• **Recorded data**
__________
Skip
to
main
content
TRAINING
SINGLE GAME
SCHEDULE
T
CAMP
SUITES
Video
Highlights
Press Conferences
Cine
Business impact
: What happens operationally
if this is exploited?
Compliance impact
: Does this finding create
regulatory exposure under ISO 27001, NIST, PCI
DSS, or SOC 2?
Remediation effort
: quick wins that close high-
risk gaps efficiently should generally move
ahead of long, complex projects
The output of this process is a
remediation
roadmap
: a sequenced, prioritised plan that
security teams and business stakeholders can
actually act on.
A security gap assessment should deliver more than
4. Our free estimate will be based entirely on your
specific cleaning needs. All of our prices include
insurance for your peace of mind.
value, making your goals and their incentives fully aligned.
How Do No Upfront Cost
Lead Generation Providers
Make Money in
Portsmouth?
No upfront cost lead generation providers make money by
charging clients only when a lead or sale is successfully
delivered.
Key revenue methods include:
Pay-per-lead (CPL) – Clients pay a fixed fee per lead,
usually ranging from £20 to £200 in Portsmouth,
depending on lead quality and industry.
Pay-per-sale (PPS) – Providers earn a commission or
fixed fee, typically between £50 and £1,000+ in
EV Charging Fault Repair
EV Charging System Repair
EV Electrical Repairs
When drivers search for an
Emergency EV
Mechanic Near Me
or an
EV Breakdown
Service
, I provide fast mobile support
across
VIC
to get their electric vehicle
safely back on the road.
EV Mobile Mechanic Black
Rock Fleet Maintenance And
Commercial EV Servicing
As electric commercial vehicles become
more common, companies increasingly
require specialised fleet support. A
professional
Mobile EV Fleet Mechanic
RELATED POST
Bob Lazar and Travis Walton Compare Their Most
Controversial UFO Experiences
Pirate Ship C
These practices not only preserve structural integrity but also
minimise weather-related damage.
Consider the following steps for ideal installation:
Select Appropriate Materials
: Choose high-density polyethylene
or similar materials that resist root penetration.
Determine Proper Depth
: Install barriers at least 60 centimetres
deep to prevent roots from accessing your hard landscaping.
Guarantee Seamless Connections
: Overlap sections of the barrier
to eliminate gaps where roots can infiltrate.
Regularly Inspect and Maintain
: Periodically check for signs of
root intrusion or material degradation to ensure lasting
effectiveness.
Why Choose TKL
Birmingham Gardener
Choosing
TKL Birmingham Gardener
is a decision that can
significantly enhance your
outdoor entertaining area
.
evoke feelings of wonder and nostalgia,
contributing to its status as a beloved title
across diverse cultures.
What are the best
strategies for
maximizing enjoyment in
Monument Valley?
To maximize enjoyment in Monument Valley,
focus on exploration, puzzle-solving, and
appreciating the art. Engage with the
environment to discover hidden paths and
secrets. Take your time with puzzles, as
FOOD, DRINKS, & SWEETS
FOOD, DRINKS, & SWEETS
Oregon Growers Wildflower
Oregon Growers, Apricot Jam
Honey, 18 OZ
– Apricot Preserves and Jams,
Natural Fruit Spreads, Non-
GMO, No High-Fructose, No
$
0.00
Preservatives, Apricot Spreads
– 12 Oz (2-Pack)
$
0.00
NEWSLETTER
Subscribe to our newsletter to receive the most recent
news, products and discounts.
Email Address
__________
• **EXERCISE INSTRUCTIONS**
Your answer should contain every entry, transcribed exactly.

• **EXERCISE SOLUTION**
Skip
to
main
content
TRAINING
SINGLE GAME
SCHEDULE
T
CAMP
SUITES
Video
Highlights
Press Conferences
Cine
Business impact
: What happens operationally
if this is exploited?
Compliance impact
: Does this finding create
regulatory exposure under ISO 27001, NIST, PCI
DSS, or SOC 2?
Remediation effort
: quick wins that close high-
risk gaps efficiently should generally move
ahead of long, complex projects
The output of this process is a
remediation
roadmap
: a sequenced, prioritised plan that
security teams and business stakeholders can
actually act on.
A security gap assessment should deliver more than
4. Our free estimate will be based entirely on your
specific cleaning needs. All of our prices include
insurance for your peace of mind.
value, making your goals and their incentives fully aligned.
How Do No Upfront Cost
Lead Generation Providers
Make Money in
Portsmouth?
No upfront cost lead generation providers make money by
charging clients only when a lead or sale is successfully
delivered.
Key revenue methods include:
Pay-per-lead (CPL) – Clients pay a fixed fee per lead,
usually ranging from £20 to £200 in Portsmouth,
depending on lead quality and industry.
Pay-per-sale (PPS) – Providers earn a commission or
fixed fee, typically between £50 and £1,000+ in
EV Charging Fault Repair
EV Charging System Repair
EV Electrical Repairs
When drivers search for an
Emergency EV
Mechanic Near Me
or an
EV Breakdown
Service
, I provide fast mobile support
across
VIC
to get their electric vehicle
safely back on the road.
EV Mobile Mechanic Black
Rock Fleet Maintenance And
Commercial EV Servicing
As electric commercial vehicles become
more common, companies increasingly
require specialised fleet support. A
professional
Mobile EV Fleet Mechanic
RELATED POST
Bob Lazar and Travis Walton Compare Their Most
Controversial UFO Experiences
Pirate Ship C
These practices not only preserve structural integrity but also
minimise weather-related damage.
Consider the following steps for ideal installation:
Select Appropriate Materials
: Choose high-density polyethylene
or similar materials that resist root penetration.
Determine Proper Depth
: Install barriers at least 60 centimetres
deep to prevent roots from accessing your hard landscaping.
Guarantee Seamless Connections
: Overlap sections of the barrier
to eliminate gaps where roots can infiltrate.
Regularly Inspect and Maintain
: Periodically check for signs of
root intrusion or material degradation to ensure lasting
effectiveness.
Why Choose TKL
Birmingham Gardener
Choosing
TKL Birmingham Gardener
is a decision that can
significantly enhance your
outdoor entertaining area
.
evoke feelings of wonder and nostalgia,
contributing to its status as a beloved title
across diverse cultures.
What are the best
strategies for
maximizing enjoyment in
Monument Valley?
To maximize enjoyment in Monument Valley,
focus on exploration, puzzle-solving, and
appreciating the art. Engage with the
environment to discover hidden paths and
secrets. Take your time with puzzles, as
FOOD, DRINKS, & SWEETS
FOOD, DRINKS, & SWEETS
Oregon Growers Wildflower
Oregon Growers, Apricot Jam
Honey, 18 OZ
– Apricot Preserves and Jams,
Natural Fruit Spreads, Non-
GMO, No High-Fructose, No
$
0.00
Preservatives, Apricot Spreads
– 12 Oz (2-Pack)
$
0.00
NEWSLETTER
Subscribe to our newsletter to receive the most recent
news, products and discounts.
Email Address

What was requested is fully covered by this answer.